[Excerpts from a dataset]
□ □ □ □ □ □ □

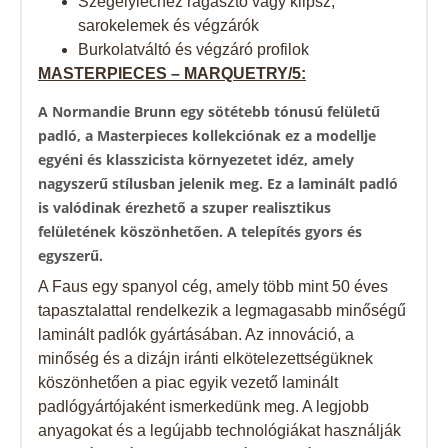
Szegélyléchez ragasztó vagy klipsz,
sarokelemek és végzárók
Burkolatváltó és végzáró profilok
MASTERPIECES – MARQUETRY/5:
A Normandie Brunn egy sötétebb tónusú felületű
padló, a Masterpieces kollekciónak ez a modellje
egyéni és klasszicista környezetet idéz, amely
nagyszerű stílusban jelenik meg. Ez a laminált padló
is valódinak érezhető a szuper realisztikus
felületének köszönhetően. A telepítés gyors és
egyszerű.
A Faus egy spanyol cég, amely több mint 50 éves
tapasztalattal rendelkezik a legmagasabb minőségű
laminált padlók gyártásában. Az innováció, a
minőség és a dizájn iránti elkötelezettségüknek
köszönhetően a piac egyik vezető laminált
padlógyártójaként ismerkedünk meg. A legjobb
anyagokat és a legújabb technológiákat használják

□ □ □ □ □ □ □

**Required work:** Every line above holding the string "laminált" should be listed.

**Solution to the problem:**
nagyszerű stílusban jelenik meg. Ez a laminált padló
laminált padlók gyártásában. Az innováció, a
köszönhetően a piac egyik vezető laminált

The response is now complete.